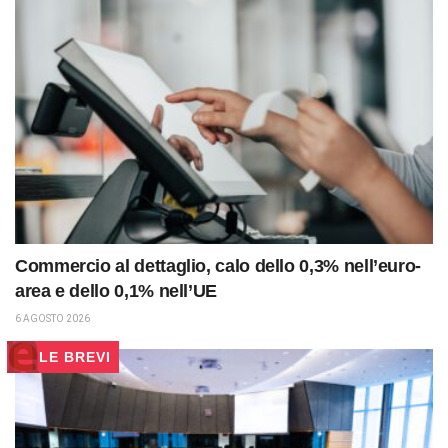
Commercio al dettaglio, calo dello 0,3% nell’euro-
area e dello 0,1% nell’UE
6 AGOSTO 2026
LE BREVI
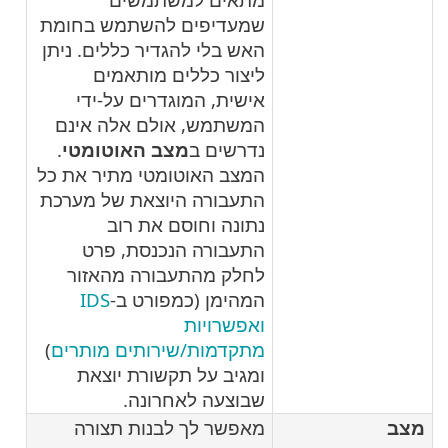
שמעדיפים להשתמש בחומת
האש בלי להגדיר כללים. ניתן
ליצור כללים מותאמים
אישית, המוגדרים על-ידי
המשתמש, אולם אלה אינם
נדרשים ב
מצב האוטומטי
.
המצב האוטומטי מתיר את כל
התעבורה היוצאת של מערכת
נתונה וחוסם את רוב
התעבורה הנכנסת, פרט
לחלק מהתעבורה מהאזור
המהימן (כמפורט ב-
IDS
ואפשרויות
מתקדמות/שירותים מותרים
)
ומגיב על תקשורת יוצאת
שבוצעה לאחרונה.
מצב
מאפשר לך לבנות תצורה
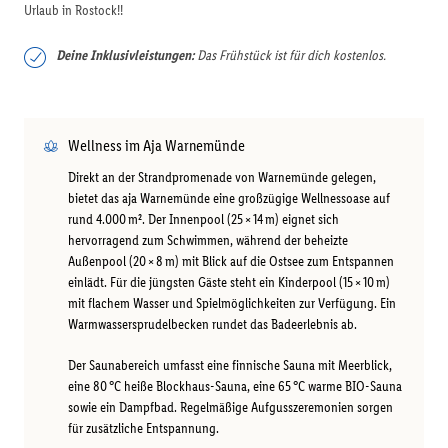
Urlaub in Rostock!!
Deine Inklusivleistungen:
Das Frühstück ist für dich kostenlos.
Wellness im Aja Warnemünde
Direkt an der Strandpromenade von Warnemünde gelegen,
bietet das aja Warnemünde eine großzügige Wellnessoase auf
rund 4.000 m². Der Innenpool (25 × 14 m) eignet sich
hervorragend zum Schwimmen, während der beheizte
Außenpool (20 × 8 m) mit Blick auf die Ostsee zum Entspannen
einlädt. Für die jüngsten Gäste steht ein Kinderpool (15 × 10 m)
mit flachem Wasser und Spielmöglichkeiten zur Verfügung. Ein
Warmwassersprudelbecken rundet das Badeerlebnis ab.
Der Saunabereich umfasst eine finnische Sauna mit Meerblick,
eine 80 °C heiße Blockhaus-Sauna, eine 65 °C warme BIO-Sauna
sowie ein Dampfbad. Regelmäßige Aufgusszeremonien sorgen
für zusätzliche Entspannung.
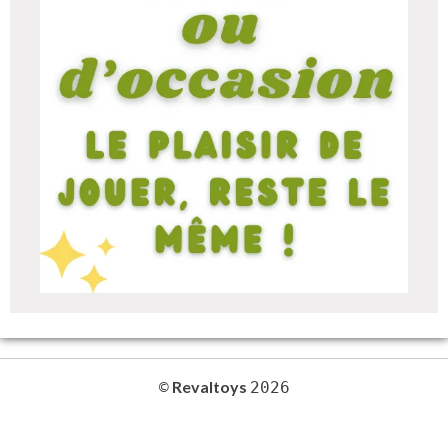
Revaltoys
©
2026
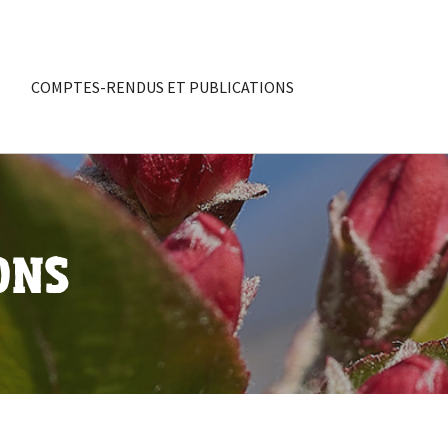
COMPTES-RENDUS ET PUBLICATIONS
ONS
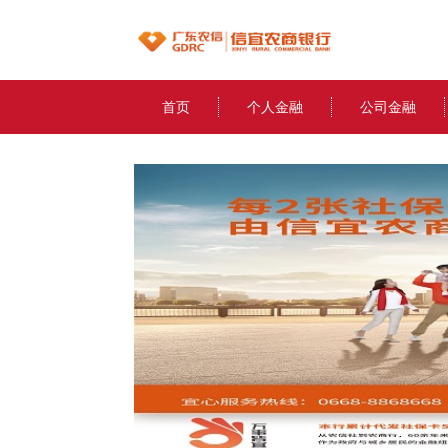
首页
个人金融
公司金融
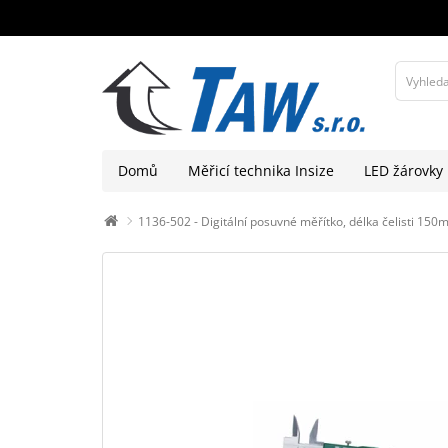
Domů
Měřicí technika Insize
LED žárovky
1136-502 - Digitální posuvné měřítko, délka čelisti 15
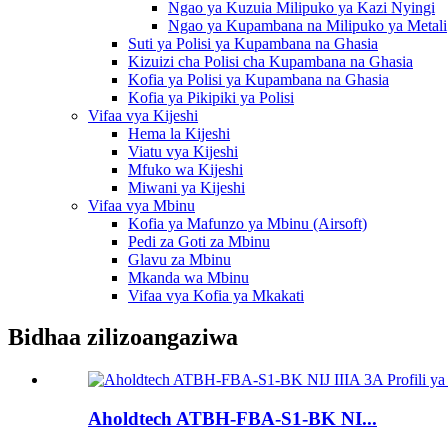
Ngao ya Kuzuia Milipuko ya Kazi Nyingi
Ngao ya Kupambana na Milipuko ya Metali
Suti ya Polisi ya Kupambana na Ghasia
Kizuizi cha Polisi cha Kupambana na Ghasia
Kofia ya Polisi ya Kupambana na Ghasia
Kofia ya Pikipiki ya Polisi
Vifaa vya Kijeshi
Hema la Kijeshi
Viatu vya Kijeshi
Mfuko wa Kijeshi
Miwani ya Kijeshi
Vifaa vya Mbinu
Kofia ya Mafunzo ya Mbinu (Airsoft)
Pedi za Goti za Mbinu
Glavu za Mbinu
Mkanda wa Mbinu
Vifaa vya Kofia ya Mkakati
Bidhaa zilizoangaziwa
Aholdtech ATBH-FBA-S1-BK NI...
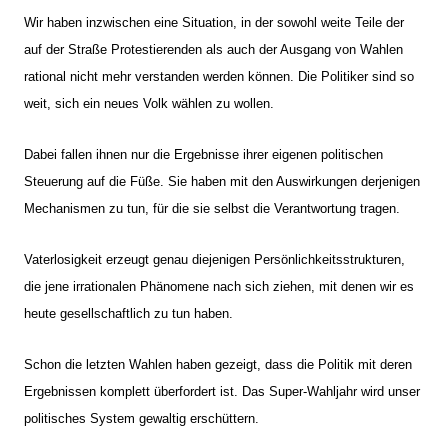
Wir haben inzwischen eine Situation, in der sowohl weite Teile der
auf der Straße Protestierenden als auch der Ausgang von Wahlen
rational nicht mehr verstanden werden können. Die Politiker sind so
weit, sich ein neues Volk wählen zu wollen.
Dabei fallen ihnen nur die Ergebnisse ihrer eigenen politischen
Steuerung auf die Füße. Sie haben mit den Auswirkungen derjenigen
Mechanismen zu tun, für die sie selbst die Verantwortung tragen.
Vaterlosigkeit erzeugt genau diejenigen Persönlichkeitsstrukturen,
die jene irrationalen Phänomene nach sich ziehen, mit denen wir es
heute gesellschaftlich zu tun haben.
Schon die letzten Wahlen haben gezeigt, dass die Politik mit deren
Ergebnissen komplett überfordert ist. Das Super-Wahljahr wird unser
politisches System gewaltig erschüttern.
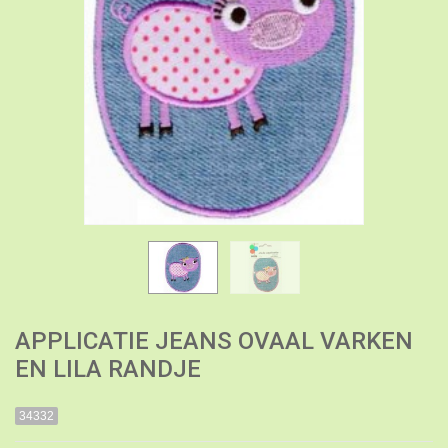
APPLICATIE JEANS OVAAL VARKEN
EN LILA RANDJE
34332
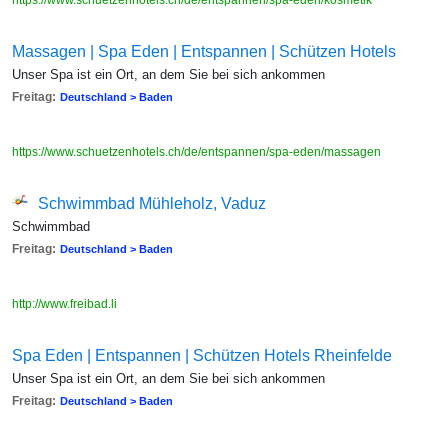
https://www.schuetzenhotels.ch/de/entspannen/spa-eden/kosmetik
Massagen | Spa Eden | Entspannen | Schützen Hotels
Unser Spa ist ein Ort, an dem Sie bei sich ankommen
Freitag:
Deutschland > Baden
https://www.schuetzenhotels.ch/de/entspannen/spa-eden/massagen
Schwimmbad Mühleholz, Vaduz
Schwimmbad
Freitag:
Deutschland > Baden
http://www.freibad.li
Spa Eden | Entspannen | Schützen Hotels Rheinfelde
Unser Spa ist ein Ort, an dem Sie bei sich ankommen
Freitag:
Deutschland > Baden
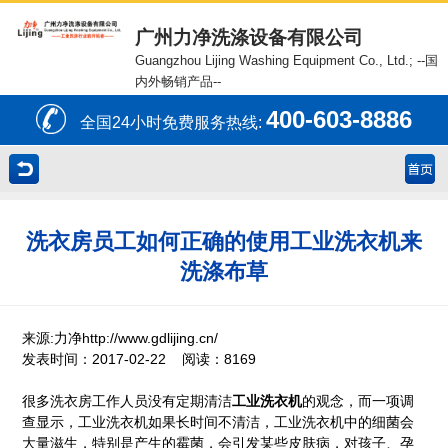
广州力净洗涤设备有限公司
Guangzhou Lijing Washing Equipment Co., Ltd.;
--国
内外畅销产品--
400-603-8886
全国24小时免费服务热线:
洗衣房员工如何正确的使用工业洗衣机来
洗涤布草
来源:力净http://www.gdlijing.cn/
发表时间：2017-02-22 阅读：8169
很多洗衣房工作人员没有定期清洁
工业洗衣机
的观念，而一项调
查显示，工业洗衣机如果长时间不清洁，工业洗衣机中的细菌会
大量滋生，特别是产生的霉菌，会引发某些皮肤病，对孩子、孕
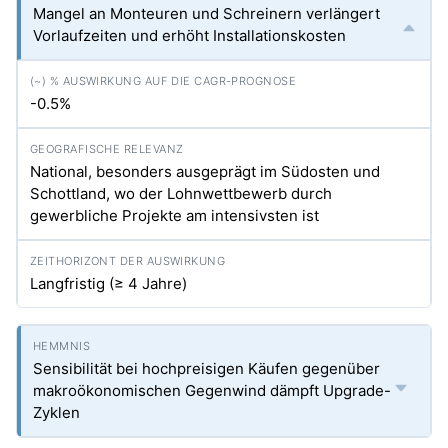
Mangel an Monteuren und Schreinern verlängert
Vorlaufzeiten und erhöht Installationskosten
-0.5%
National, besonders ausgeprägt im Südosten und
Schottland, wo der Lohnwettbewerb durch
gewerbliche Projekte am intensivsten ist
Langfristig (≥ 4 Jahre)
Sensibilität bei hochpreisigen Käufen gegenüber
makroökonomischen Gegenwind dämpft Upgrade-
Zyklen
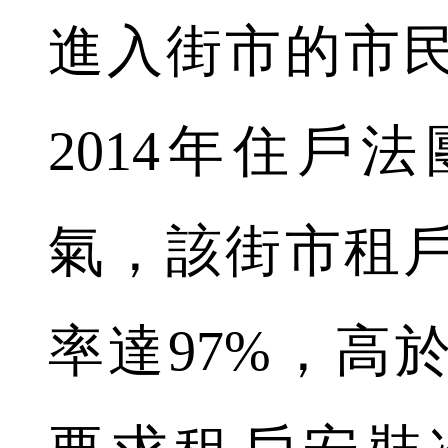
進入街市的市
2014年住戶
氣，該街市租
率達97%，高於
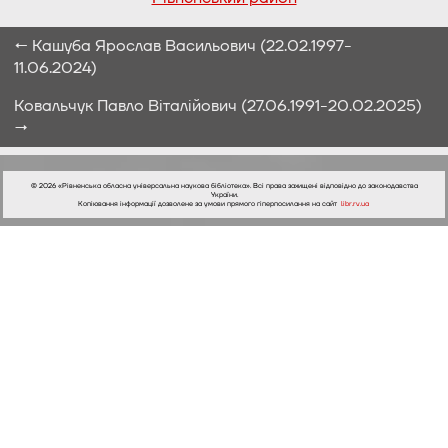
← Кашуба Ярослав Васильович (22.02.1997-
11.06.2024)
Ковальчук Павло Віталійович (27.06.1991-20.02.2025)
→
© 2026 «Рівненська обласна універсальна наукова бібліотека». Всі права захищені відповідно до законодавства
України.
Копіювання інформації дозволене за умови прямого гіперпосилання на сайт
libr.rv.ua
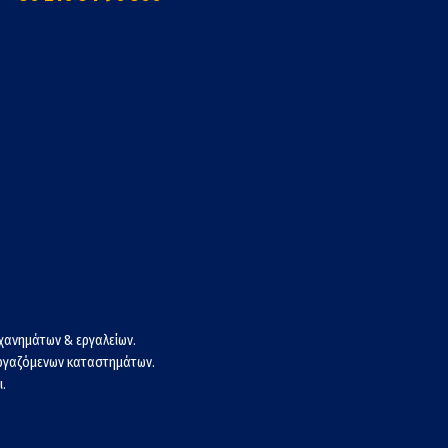
χανημάτων & εργαλείων.
εργαζόμενων καταστημάτων.
.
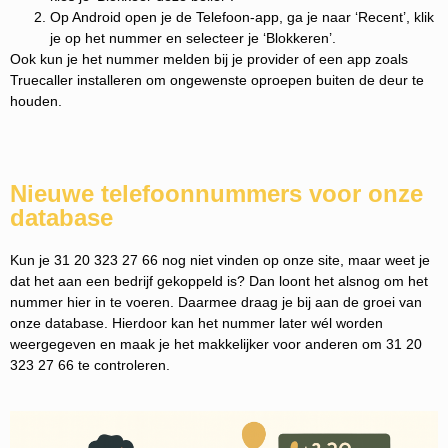
Op Android open je de Telefoon-app, ga je naar ‘Recent’, klik
je op het nummer en selecteer je ‘Blokkeren’.
Ook kun je het nummer melden bij je provider of een app zoals
Truecaller installeren om ongewenste oproepen buiten de deur te
houden.
Nieuwe telefoonnummers voor onze
database
Kun je 31 20 323 27 66 nog niet vinden op onze site, maar weet je
dat het aan een bedrijf gekoppeld is? Dan loont het alsnog om het
nummer hier in te voeren. Daarmee draag je bij aan de groei van
onze database. Hierdoor kan het nummer later wél worden
weergegeven en maak je het makkelijker voor anderen om 31 20
323 27 66 te controleren.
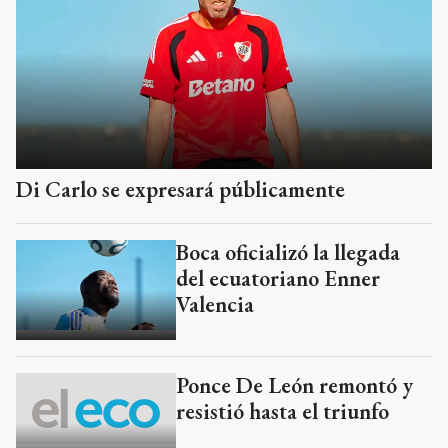
Di Carlo se expresará públicamente
Boca oficializó la llegada
del ecuatoriano Enner
Valencia
Ponce De León remontó y
resistió hasta el triunfo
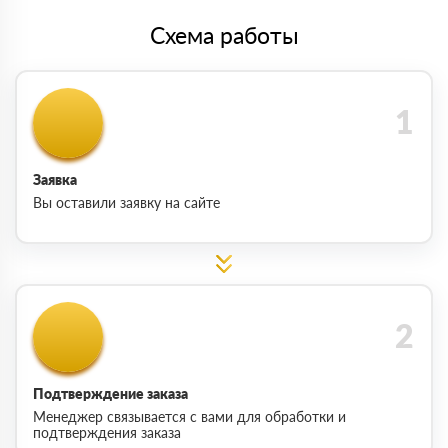
Схема работы
Заявка
Вы оставили заявку на сайте
Подтверждение заказа
Менеджер связывается с вами для обработки и
подтверждения заказа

********

● Exercise description
For every entry above, write it out exactly and remove any image.

● Solution for this problem
Commercio al dettaglio, calo dello 0,3% nell’euro-
area e dello 0,1% nell’UE
6 AGOSTO 2026
LE BREVI
שמעדיפים להשתמש בחומת
האש בלי להגדיר כללים. ניתן
ליצור כללים מותאמים
אישית, המוגדרים על-ידי
המשתמש, אולם אלה אינם
נדרשים ב
מצב האוטומטי
.
המצב האוטומטי מתיר את כל
התעבורה היוצאת של מערכת
נתונה וחוסם את רוב
התעבורה הנכנסת, פרט
לחלק מהתעבורה מהאזור
המהימן (כמפורט ב-
IDS
ואפשרויות
מתקדמות/שירותים מותרים
)
ומגיב על תקשורת יוצאת
שבוצעה לאחרונה.
מצב
מאפשר לך לבנות תצורה
Urlaub in Rostock!!
Deine Inklusivleistungen:
Das Frühstück ist für dich kostenlos.
Wellness im Aja Warnemünde
Direkt an der Strandpromenade von Warnemünde gelegen,
bietet das aja Warnemünde eine großzügige Wellnessoase auf
rund 4.000 m². Der Innenpool (25 × 14 m) eignet sich
hervorragend zum Schwimmen, während der beheizte
Außenpool (20 × 8 m) mit Blick auf die Ostsee zum Entspannen
einlädt. Für die jüngsten Gäste steht ein Kinderpool (15 × 10 m)
mit flachem Wasser und Spielmöglichkeiten zur Verfügung. Ein
Warmwassersprudelbecken rundet das Badeerlebnis ab.
Der Saunabereich umfasst eine finnische Sauna mit Meerblick,
eine 80 °C heiße Blockhaus-Sauna, eine 65 °C warme BIO-Sauna
sowie ein Dampfbad. Regelmäßige Aufgusszeremonien sorgen
für zusätzliche Entspannung.
Revaltoys
©
2026
COMPTES-RENDUS ET PUBLICATIONS
ONS
首页
个人金融
公司金融
Domů
Měřicí technika Insize
LED žárovky
1136-502 - Digitální posuvné měřítko, délka čelisti 15
Ngao ya Kuzuia Milipuko ya Kazi Nyingi
Ngao ya Kupambana na Milipuko ya Metali
Suti ya Polisi ya Kupambana na Ghasia
Kizuizi cha Polisi cha Kupambana na Ghasia
Kofia ya Polisi ya Kupambana na Ghasia
Kofia ya Pikipiki ya Polisi
Vifaa vya Kijeshi
Hema la Kijeshi
Viatu vya Kijeshi
Mfuko wa Kijeshi
Miwani ya Kijeshi
Vifaa vya Mbinu
Kofia ya Mafunzo ya Mbinu (Airsoft)
Pedi za Goti za Mbinu
Glavu za Mbinu
Mkanda wa Mbinu
Vifaa vya Kofia ya Mkakati
Bidhaa zilizoangaziwa
Aholdtech ATBH-FBA-S1-BK NI...
Wir haben inzwischen eine Situation, in der sowohl weite Teile der
auf der Straße Protestierenden als auch der Ausgang von Wahlen
rational nicht mehr verstanden werden können. Die Politiker sind so
weit, sich ein neues Volk wählen zu wollen.
Dabei fallen ihnen nur die Ergebnisse ihrer eigenen politischen
Steuerung auf die Füße. Sie haben mit den Auswirkungen derjenigen
Mechanismen zu tun, für die sie selbst die Verantwortung tragen.
Vaterlosigkeit erzeugt genau diejenigen Persönlichkeitsstrukturen,
die jene irrationalen Phänomene nach sich ziehen, mit denen wir es
heute gesellschaftlich zu tun haben.
Schon die letzten Wahlen haben gezeigt, dass die Politik mit deren
Ergebnissen komplett überfordert ist. Das Super-Wahljahr wird unser
politisches System gewaltig erschüttern.
APPLICATIE JEANS OVAAL VARKEN
EN LILA RANDJE
34332
https://www.schuetzenhotels.ch/de/entspannen/spa-eden/kosmetik
Massagen | Spa Eden | Entspannen | Schützen Hotels
Unser Spa ist ein Ort, an dem Sie bei sich ankommen
Freitag:
Deutschland > Baden
https://www.schuetzenhotels.ch/de/entspannen/spa-eden/massagen
Schwimmbad Mühleholz, Vaduz
Schwimmbad
Freitag:
Deutschland > Baden
http://www.freibad.li
Spa Eden | Entspannen | Schützen Hotels Rheinfelde
Unser Spa ist ein Ort, an dem Sie bei sich ankommen
Freitag:
Deutschland > Baden
广州力净洗涤设备有限公司
Guangzhou Lijing Washing Equipment Co., Ltd.;
--国
内外畅销产品--
400-603-8886
全国24小时免费服务热线:
洗衣房员工如何正确的使用工业洗衣机来
洗涤布草
来源:力净http://www.gdlijing.cn/
发表时间：2017-02-22 阅读：8169
很多洗衣房工作人员没有定期清洁
工业洗衣机
的观念，而一项调
查显示，工业洗衣机如果长时间不清洁，工业洗衣机中的细菌会
大量滋生，特别是产生的霉菌，会引发某些皮肤病，对孩子、孕
Mangel an Monteuren und Schreinern verlängert
Vorlaufzeiten und erhöht Installationskosten
-0.5%
National, besonders ausgeprägt im Südosten und
Schottland, wo der Lohnwettbewerb durch
gewerbliche Projekte am intensivsten ist
Langfristig (≥ 4 Jahre)
Sensibilität bei hochpreisigen Käufen gegenüber
makroökonomischen Gegenwind dämpft Upgrade-
Zyklen
進入街市的市
2014年住戶
氣，該街市租
率達97%，高於
← Кашуба Ярослав Васильович (22.02.1997-
11.06.2024)
Ковальчук Павло Віталійович (27.06.1991-20.02.2025)
→
© 2026 «Рівненська обласна універсальна наукова бібліотека». Всі права захищені відповідно до законодавства
України.
Копіювання інформації дозволене за умови прямого гіперпосилання на сайт
libr.rv.ua
χανημάτων & εργαλείων.
εργαζόμενων καταστημάτων.
.
Op Android open je de Telefoon-app, ga je naar ‘Recent’, klik
je op het nummer en selecteer je ‘Blokkeren’.
Ook kun je het nummer melden bij je provider of een app zoals
Truecaller installeren om ongewenste oproepen buiten de deur te
houden.
Nieuwe telefoonnummers voor onze
database
Kun je 31 20 323 27 66 nog niet vinden op onze site, maar weet je
dat het aan een bedrijf gekoppeld is? Dan loont het alsnog om het
nummer hier in te voeren. Daarmee draag je bij aan de groei van
onze database. Hierdoor kan het nummer later wél worden
weergegeven en maak je het makkelijker voor anderen om 31 20
323 27 66 te controleren.
Di Carlo se expresará públicamente
Boca oficializó la llegada
del ecuatoriano Enner
Valencia
Ponce De León remontó y
resistió hasta el triunfo
Схема работы
Заявка
Вы оставили заявку на сайте
Подтверждение заказа
Менеджер связывается с вами для обработки и
подтверждения заказа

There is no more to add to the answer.